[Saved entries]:

--------------------------------------------------

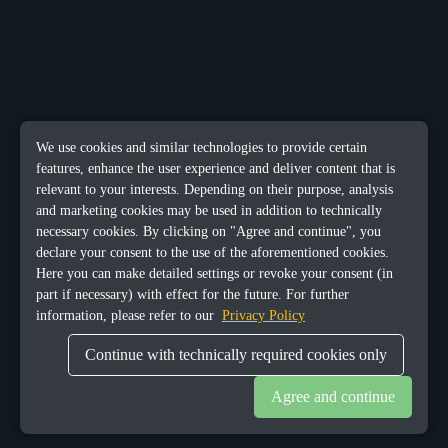
We use cookies and similar technologies to provide certain
features, enhance the user experience and deliver content that is
relevant to your interests. Depending on their purpose, analysis
and marketing cookies may be used in addition to technically
necessary cookies. By clicking on "Agree and continue", you
declare your consent to the use of the aforementioned cookies.
Here you can make detailed settings or revoke your consent (in
part if necessary) with effect for the future. For further
information, please refer to our
Privacy Policy
Continue with technically required cookies only
Agree and continue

--------------------------------------------------

[Exercise brief]: Every line of the data above that includes "Agree" should be listed.

[Final answer]:
necessary cookies. By clicking on "Agree and continue", you
Agree and continue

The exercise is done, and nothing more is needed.